Table of Contents Hide
Sharing food with your dog can be a fun bonding moment between pet parents and their beloved companions. While this is a great experience, safety is of the utmost importance. There are many foods that humans can eat that dogs cannot ingest due to health reasons.
You may have cooked yourself a delicious meal that included a side of onion rings. However, before you toss that last onion to your pup, you might want to reconsider.
Onions are not a safe food for dogs to eat. If your pup consumes onions or onion products, they can become seriously ill.
Why Are Onions Toxic?
You may be wondering “why are onions bad for dogs?” All types of onions are toxic for dogs to consume, whether red, yellow, white, green, or another type. This is because onions are part of the Allium species and contain organosulfur compounds.
The compound is called N-propyl disulfide, which adheres to and damages red blood cells when metabolized by a dog’s digestive system. The loss of red blood cells results in oxidative hemolysis, which negatively affects the ability of the blood in your dog’s body to carry oxygen. Red blood cells will rupture and consequently be destroyed.
This causes mild to severe anemia in your pup. While mild anemia can resolve on its own with proper care, severe anemia can require a blood transfusion.
What Amount Is Needed For Onions To Be Toxic?
Ideally, your dog should never eat onions or products that contain onions. While one onion ring may not hurt your dog, the compounds can stay in your pup’s system and build up over time.
If you are feeding your four-legged companion one onion ring daily, there is a good chance that they will develop onion poisoning over time due to the build-up of the organosulfur compounds in their body.
Veterinarians consider a toxic onion dose to be around .5% of your pup’s body weight. This is estimated to be about 15 to 30 grams of onion per kilogram of your dog’s weight.

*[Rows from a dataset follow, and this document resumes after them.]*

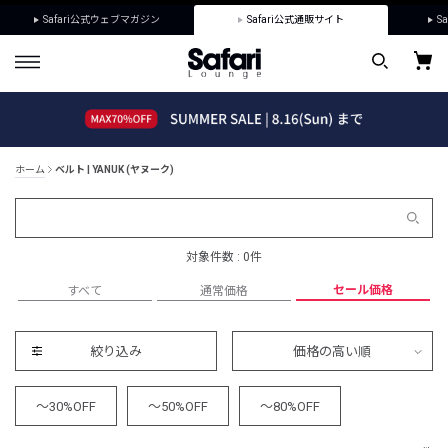
Safari公式ウェブマガジン
Safari公式通販サイト
Sa
ホーム
ベルト | YANUK (ヤヌーク)
対象件数 : 0件
セール価格
すべて
通常価格
絞り込み
価格の高い順
～30%OFF
～50%OFF
～80%OFF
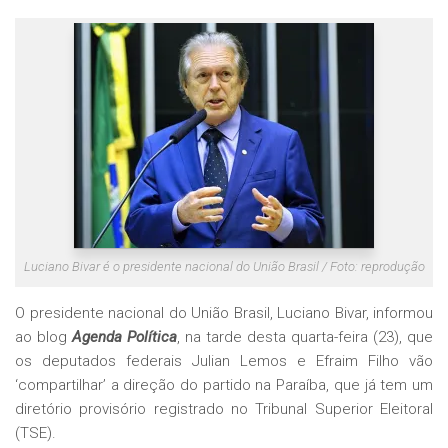
Luciano Bivar é o presidente nacional do União Brasil / Foto: reprodução
O presidente nacional do União Brasil, Luciano Bivar, informou
ao blog
Agenda Política
, na tarde desta quarta-feira (23), que
os deputados federais Julian Lemos e Efraim Filho vão
‘compartilhar’ a direção do partido na Paraíba, que já tem um
diretório provisório registrado no Tribunal Superior Eleitoral
(TSE).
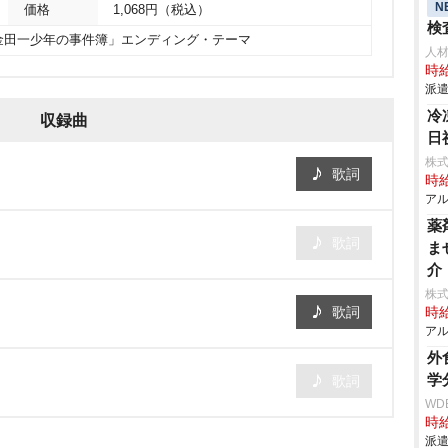
N
価格
1,068円（税込）
検
「金田一少年の事件簿」エンディング・テーマ
人
時給
派遣
冷
収録曲
日
株式
歌詞
時給
アル
薬
歌詞
ま
介
株式
歌詞
時給
アル
外
学
歌詞
WD
時給
派遣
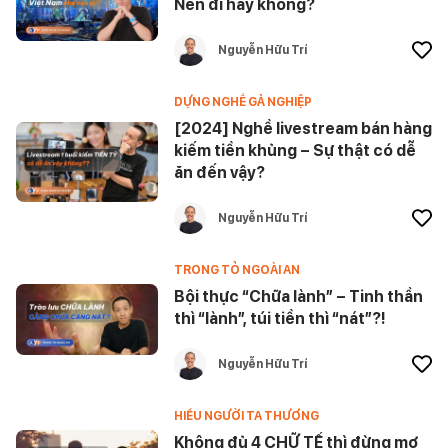
Nên đi hay không?
Nguyễn Hữu Trí
DỰNG NGHỀ GẢ NGHIỆP
[2024] Nghề livestream bán hàng
kiếm tiền khủng – Sự thật có dễ
ăn đến vậy?
Nguyễn Hữu Trí
TRONG TỎ NGOÀI AN
Bội thực “Chữa lành” – Tinh thần
thì “lành”, túi tiền thì “nát”?!
Nguyễn Hữu Trí
HIỂU NGƯỜI TA THƯƠNG
Không đủ 4 CHỮ TẾ thì đừng mơ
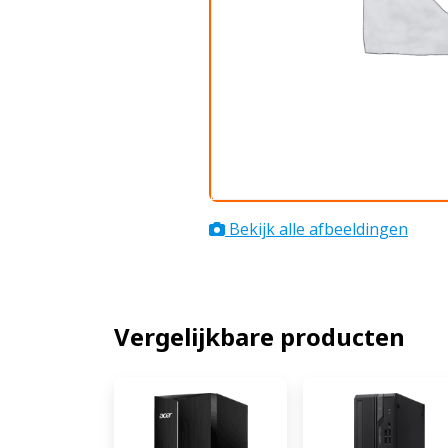
Bekijk alle afbeeldingen
Vergelijkbare producten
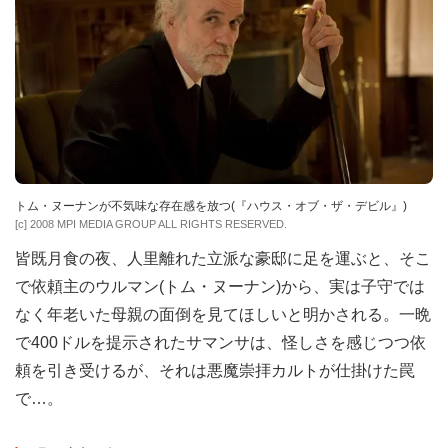
トム・ヌーナンが不気味な存在感を放つ(『ハウス・オブ・ザ・デビル』)
[c] 2008 MPI MEDIA GROUP ALL RIGHTS RESERVED.
皆既月食の夜、人里離れた立派な豪邸に足を運ぶと、そこ
で依頼主のウルマン(トム・ヌーナン)から、実は子守では
なく年老いた母親の面倒を見てほしいと明かされる。一晩
で400ドルを提示されたサマンサは、怪しさを感じつつ依
頼を引き受けるが、それは悪魔崇拝カルトが仕掛けた罠
で…。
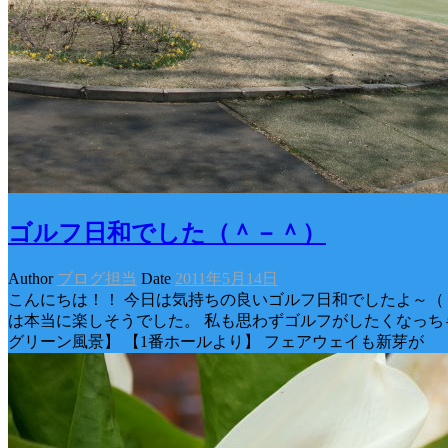
ゴルフ日和でした（＾－＾）
Author
ブログ担当
Date
2011年5月14日
こんにちは！！ 今日は気持ちの良いゴルフ日和でしたよ～（
は本当に楽しそうでした。 私も思わずゴルフがしたくなっち
グリーン風景】 【1番ホールより】 フェアウェイも新芽が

Therefore, only a quarter cup of onions is needed to produce a toxic reaction in dogs that weigh around 20 pounds. The onion ring simply is not worth it.
If you suspect your dog has onion poisoning from consuming onions, there are many signs you should be on the lookout for. Initially, your dog may salivate excessively and have some irritation around its mouth.
The onions may cause gastrointestinal upset, which can lead to vomiting and/or diarrhea. More severe symptoms of onion poisoning are as follows:
Lethargy and weakness are typical signs of anemia. Other symptoms to keep an eye out for are rapid heart rate and excessive panting. You can also check if their gums are pale or blue in color, which is a classic sign of anemia.
In serious cases, your pup may collapse or faint and become unresponsive. Symptoms of onion poisoning should never be ignored. Severe symptoms warrant an immediate vet visit, as anemia can become deadly.
What To Do If Your Dog Eats Onions?
If your dog gets a hold of some onions or your side of onion rings, try not to panic. Remove any leftover onions from your dog’s reach and clean your dog’s face and mouth. Always ensure that all of the onions and onion products are put away in a safe and secure place so that your dog cannot get to them.
If you are able to, attempt to induce vomiting so that your dog can expel as much of the onion as possible. Give your pup some activated charcoal to help reduce compound absorption during digestion.
Once you have your pup settled and given plenty of freshwaters, call the vet. The vet will be able to walk you through any extra steps you can take as well as the signs you should be looking for. Keep your pup well-hydrated and comfortable, along with feeding them food that is low in oxidants.
If your pup’s symptoms get worse or your dog has consumed a large number of onions, take them to the vet to be seen. Severe anemia requires medical attention, such as blood transfusions, to be properly treated. Do not take it lightly as it needs treatment ASAP!
Onions are a no-go food when it comes to dogs. There is never an okay amount of onions to give to your pup. While smaller amounts of onions may have little to no adverse effects, harmful compounds can build up in a dog’s body.
Onion poisoning causes anemia in dogs. The symptoms vary depending on how severe the anemia is. In serious cases, dogs can become unresponsive and need immediate veterinary care.
Think twice before feeding that onion ring to your dog. Toss them an unsalted french fry instead or another dog-safe treat.